Sonata deus sax machina
Sonata deus sax machina combines the traditional formal aspects of the classical sonata genre with some more recent musical trends and languages. The work exploits many of the coloristic and virtuosic qualities unique to the alto saxophone including the use of multiphonics, quasi-pizzicato slap-tonguing, and its altissimo register.
Sonata deus sax machina was commissioned by Timothy McAllister with the intention that the work may evoke images of machines or machine-like activity. The title itself is merely a play on words to employ the words “sax” and “machine”; it is not meant to imply anything resembling the literary device “deus ex machine”.
The work is in three movements, each of which reflects a specific abstract type of machine or machine-like quality.
The first movement is in a strict sonata-allegro form and may be likened to some sort of perpetual motion motor.
The second movement is a chaconne of sorts that exploits the lyric and melodic use of multiphonics in the saxophone over a steady harmonic ground in the piano. The stasis in this movement may abstractly resemble the hum of an electric clock or fluorescent lights.
The third movement (rondo-psycho) may bring to mind the various stages of the operation of a cartoonish machine.
The work is cyclic as similar motives and themes appear in all movements.
“Wanamaker’s Sonata deus sax machina’s two fast, strongly accented outer movements frame a mysterious, “chaconne-informed second”: influenced by the form it may be, but its language and texture are indubitably modern. By distributing motives and themes throughout his piece, Wanamaker skillfully ties the three subordinate movements into a longer, unified whole.”
“Wanamaker’s Duo Sonata features sinuously intertwined saxophone and clarinet (first movement), a mournful but never despondent elegy, a brief scherzo with Minimalist tendencies, and a lively, bluesy finish.”
Robert Schulslaper, Fanfare Magazine
34:2 Nov/Dec 2010
“Gregory Wanamaker’s Sonata deus sax machina combines traditional jazz flavors with contemporary tonality and extended effects – multiphonics, smack-tonguing, note bending – in a technical tour de force.”
“Wanamaker has declared this performance of his Duo Sonata with McAllister and Arizona State University colleague Robert Spring to be “definitive,” and so it may prove, as it is hard to imagine the touching Elegy played with more sympathy, or the blues of the final movement with greater abandon.”
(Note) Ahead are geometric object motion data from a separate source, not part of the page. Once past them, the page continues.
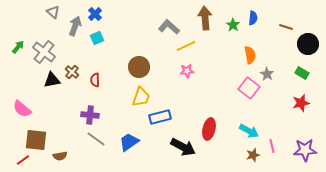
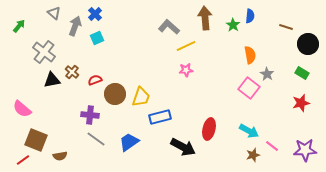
gray triangle: moved 1 px right, 1 px down
blue semicircle: moved 3 px left, 2 px up
green arrow: moved 1 px right, 21 px up
brown circle: moved 24 px left, 27 px down
pink star: moved 1 px left, 1 px up
red semicircle: rotated 72 degrees clockwise
brown square: rotated 15 degrees clockwise
pink line: rotated 40 degrees counterclockwise
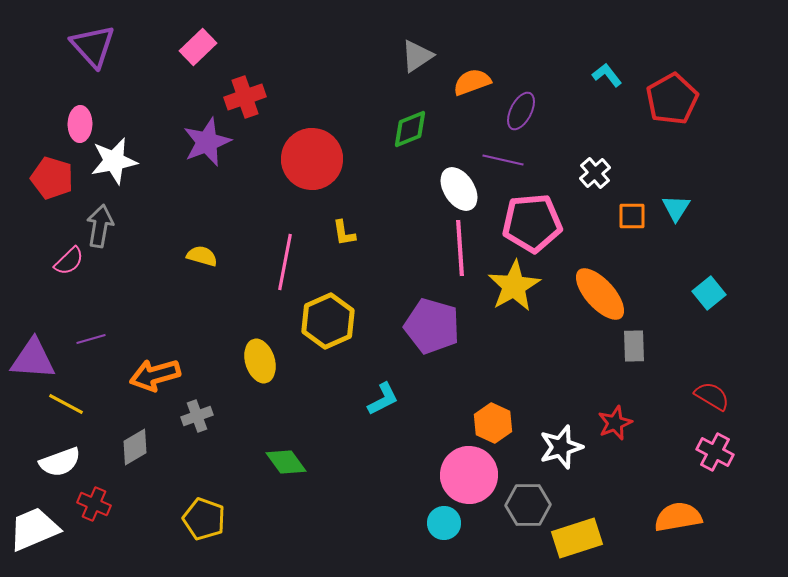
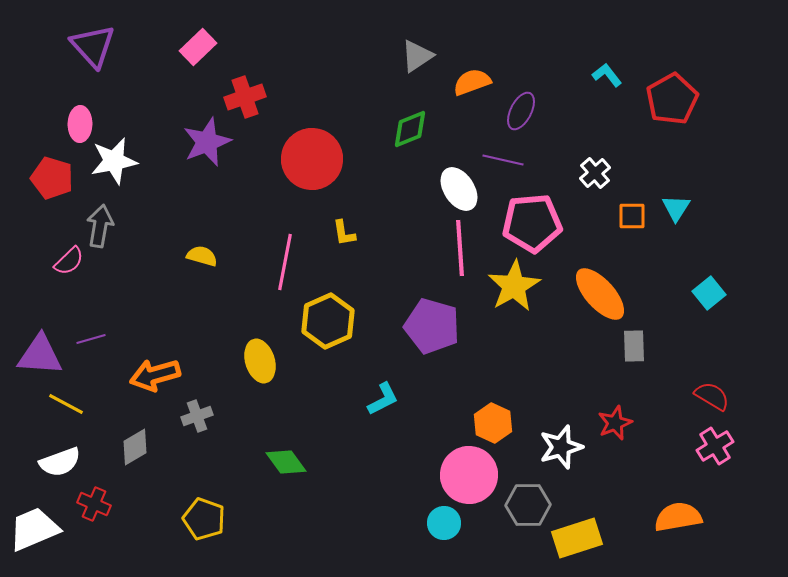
purple triangle at (33, 359): moved 7 px right, 4 px up
pink cross at (715, 452): moved 6 px up; rotated 30 degrees clockwise
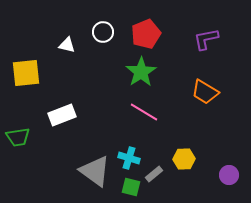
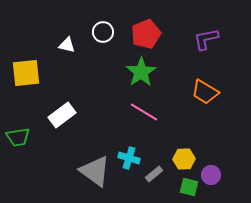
white rectangle: rotated 16 degrees counterclockwise
purple circle: moved 18 px left
green square: moved 58 px right
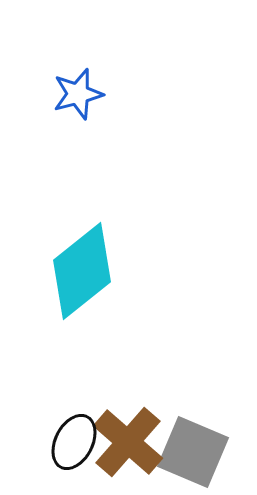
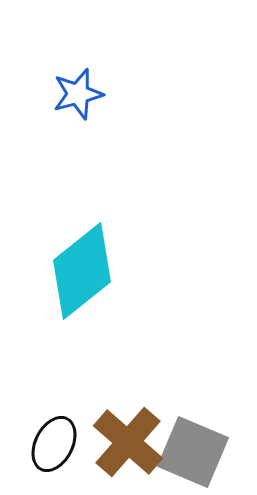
black ellipse: moved 20 px left, 2 px down
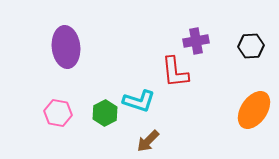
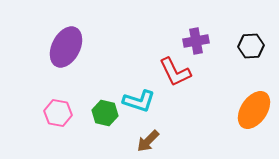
purple ellipse: rotated 33 degrees clockwise
red L-shape: rotated 20 degrees counterclockwise
green hexagon: rotated 20 degrees counterclockwise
Ronald E. Grames, Fanfare Magazine
34:2 Nov/Dec 2010
“I have known Greg since 1997. We were part of a wonderfully talented class of faculty hired at the Crane School in upstate New York that fall. There were about 10 of us! Different economy then. Our offices were near each other and we immediately struck up a friendship. At the time, Greg and I were regularly mistaken for one another in the faculty lounge, due to our similar appearance. He introduced me to a terrific chamber work he composed while a graduate student at Florida State that included saxophone, and I felt he would write a great stand-alone solo work. After much discussion, the result was his deus sax machina. He took a lot of time to learn about how I played and what techniques I embraced on the instrument, so the sonata covers a lot of material and vast sonic palette: from slap-tonguing, to circular breathing, to multiphonics. I premiered the work at the 2000 World Saxophone Congress in Montreal, and the piece was quickly embraced by the saxophone community. This led to many more collaborations with Greg, including the Duo Sonata on Glint, as well as a work for voice and alto saxophone, Four Vocalises, a small concertante for alto saxophone and chamber orchestra, still life is life still…, and a few other pieces. Since then he has written a couple of outstanding saxophone quartets and works for guitar and saxophone. The Duo Sonata was initially written for me and fellow Crane colleague Alan Woy. We played it many times, and, later, I began exploring the work with other clarinet colleagues throughout the country. When I landed the job at Arizona State University, it became the first work Robert Spring and I explored together before commissioning Etezady’s Glint. Now that Greg’s Duo Sonata has had close to probably 100 performances by many duos over the last eight years, it might be said that the piece is the cornerstone work for such a combination. In my opinion, Greg will be remembered as a very important contributor to our repertoire someday, and I’m proud to be his friend and one of his champions.”